Derecha e izquierda no son, en realidad, más que opciones políticas que defienden ideas distintas sobre el mejor modo de definir y defender el bien común. La perversión de la política empieza cuando no se distinguen ideas e ideología. La ideología convierte a las ideas en dogmas y a sus defensores en creyentes fanáticos y sectarios. Derecha e izquierda se conciben como antagónicas e irreconciliables, no como complementarias.

Pero hoy la izquierda es rabiosamente sectaria, fanática y revanchista. Pretende gobernar demagógicamente a favor de media España, pero en contra de la otra. En su arrogancia, lejos decorregir nuestra debilidad democrática, va a realizar la tarea sucia y preparar el camino a los independentistas. Quizás sea un paso necesario para que la mayoría de españoles se preocupe de verdad por la enfermedad democrática que hoy nos impide avanzar, absorbidas la mayor parte de nuestras energías en luchar contra las imposiciones nacionalistas.

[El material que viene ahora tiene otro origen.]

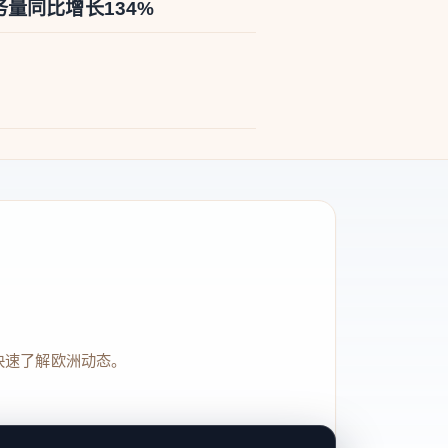
量同比增长134%
快速了解欧洲动态。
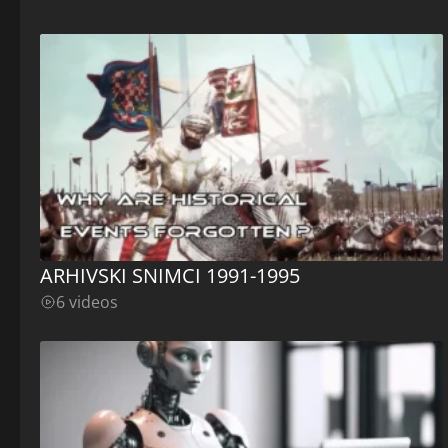
ARHIVSKI SNIMCI 1991-1995
6 videos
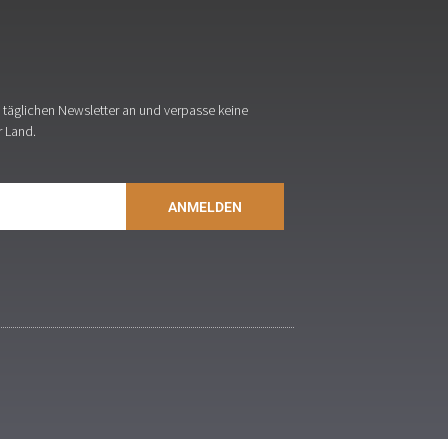
täglichen Newsletter an und verpasse keine
r Land.
ANMELDEN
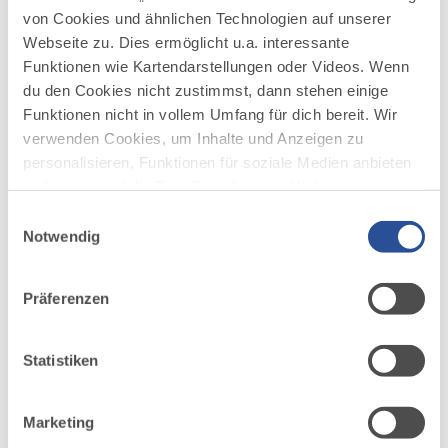
zu begleiten.
von Cookies und ähnlichen Technologien auf unserer
Melde dich bei Interesse unter: 07562 4220.
Webseite zu. Dies ermöglicht u.a. interessante
Funktionen wie Kartendarstellungen oder Videos. Wenn
du den Cookies nicht zustimmst, dann stehen einige
Funktionen nicht in vollem Umfang für dich bereit. Wir
verwenden Cookies, um Inhalte und Anzeigen zu
personalisieren, Funktionen für soziale Medien anbieten
zu können und die Zugriffe auf unsere Website zu
AUF DER ALLGÄU KARTE
analysieren. Außerdem geben wir Informationen zu
Einwilligungsauswahl
deiner Verwendung unserer Website an unsere Partner
Notwendig
für soziale Medien, Werbung und Analysen weiter.
Unsere Partner führen diese Informationen
Präferenzen
möglicherweise mit weiteren Daten zusammen, die du
ihnen bereitgestellt hast oder die sie im Rahmen Ihrer
Nutzung der Dienste gesammelt haben.
Statistiken
Marketing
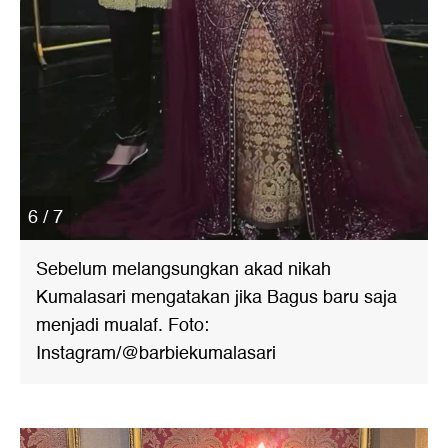
6 / 7
Sebelum melangsungkan akad nikah
Kumalasari mengatakan jika Bagus baru saja
menjadi mualaf. Foto:
Instagram/@barbiekumalasari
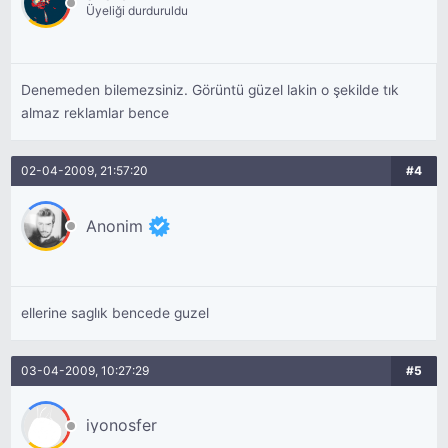
Üyeliği durduruldu
Denemeden bilemezsiniz. Görüntü güzel lakin o şekilde tık
almaz reklamlar bence
02-04-2009, 21:57:20
#4
Anonim
ellerine saglık bencede guzel
03-04-2009, 10:27:29
#5
iyonosfer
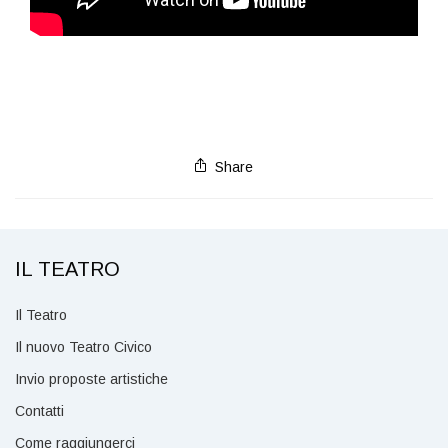
Share
IL TEATRO
Il Teatro
Il nuovo Teatro Civico
Invio proposte artistiche
Contatti
Come raggiungerci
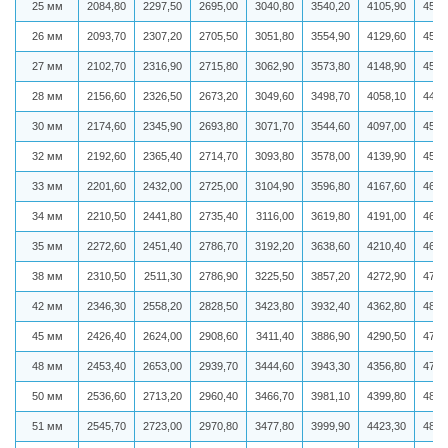
25 мм
2084,80
2297,50
2695,00
3040,80
3540,20
4105,90
4550
26 мм
2093,70
2307,20
2705,50
3051,80
3554,90
4129,60
4574
27 мм
2102,70
2316,90
2715,80
3062,90
3573,80
4148,90
4598
28 мм
2156,60
2326,50
2673,20
3049,60
3498,70
4058,10
4483
30 мм
2174,60
2345,90
2693,80
3071,70
3544,60
4097,00
4528
32 мм
2192,60
2365,40
2714,70
3093,80
3578,00
4139,90
4576
33 мм
2201,60
2432,00
2725,00
3104,90
3596,80
4167,60
4600
34 мм
2210,50
2441,80
2735,40
3116,00
3619,80
4191,00
4624
35 мм
2272,60
2451,40
2786,70
3192,20
3638,60
4210,40
4648
38 мм
2310,50
2511,30
2786,90
3225,50
3857,20
4272,90
4712
42 мм
2346,30
2558,20
2828,50
3423,80
3932,40
4362,80
4813
45 мм
2426,40
2624,00
2908,60
3411,40
3886,90
4290,50
4734
48 мм
2453,40
2653,00
2939,70
3444,60
3943,30
4356,80
4794
50 мм
2536,60
2713,20
2960,40
3466,70
3981,10
4399,80
4847
51 мм
2545,70
2723,00
2970,80
3477,80
3999,90
4423,30
4859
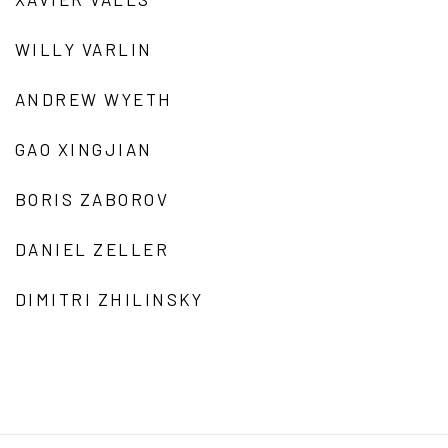
WILLY VARLIN
ANDREW WYETH
GAO XINGJIAN
BORIS ZABOROV
DANIEL ZELLER
DIMITRI ZHILINSKY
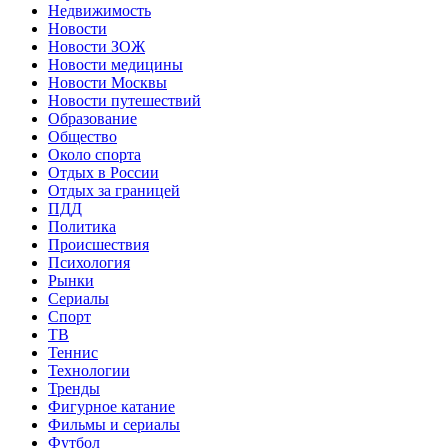
Недвижимость
Новости
Новости ЗОЖ
Новости медицины
Новости Москвы
Новости путешествий
Образование
Общество
Около спорта
Отдых в России
Отдых за границей
ПДД
Политика
Происшествия
Психология
Рынки
Сериалы
Спорт
ТВ
Теннис
Технологии
Тренды
Фигурное катание
Фильмы и сериалы
Футбол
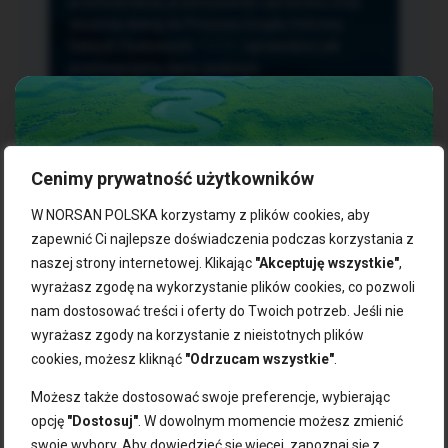
przetwarzania, przenoszenia i sprzeciwu oraz
złożenia skargi do Prezesa Urzędu Ochrony
Danych Osobowych.
TUTAJ
sprawdzisz jak
przetwarzamy dane osobowe.
Cenimy prywatność użytkowników
NASZE PRODUKTY:
W NORSAN POLSKA korzystamy z plików cookies, aby
zapewnić Ci najlepsze doświadczenia podczas korzystania z
naszej strony internetowej. Klikając
"Akceptuję wszystkie"
,
Kwasy omega-3
Zgarnij 10% rabatu na pierwsze
wyrażasz zgodę na wykorzystanie plików cookies, co pozwoli
Suplementy dla wegan
zakupy!
Kapsułki z omega-3
nam dostosować treści i oferty do Twoich potrzeb. Jeśli nie
Tran norweski
wyrażasz zgody na korzystanie z nieistotnych plików
Zapisz się do naszego newslettera i odbierz kod zniżkowy.
Olej rybny
cookies, możesz kliknąć
"Odrzucam wszystkie"
.
Bądź na bieżąco z promocjami, nowościami i zdrowymi
Olej z alg
wskazówkami od NORSAN!
Olej omega-3 dla psa i kota
Możesz także dostosować swoje preferencje, wybierając
opcję
"Dostosuj"
. W dowolnym momencie możesz zmienić
NORSAN:
swoje wybory. Aby dowiedzieć się więcej, zapoznaj się z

Necesitamos otra izquierda, pero también que la derecha descubra su propia enfermedad, porque ella misma ha estado (y está todavía) contaminada por el mismo virus disgregador, contemporizador y claudicante, del que pretende liberarse ahora bruscamente recreando viejos dogmas, en lugar de afianzar nuestra democracia en la más exigente racionalidad autodefensiva.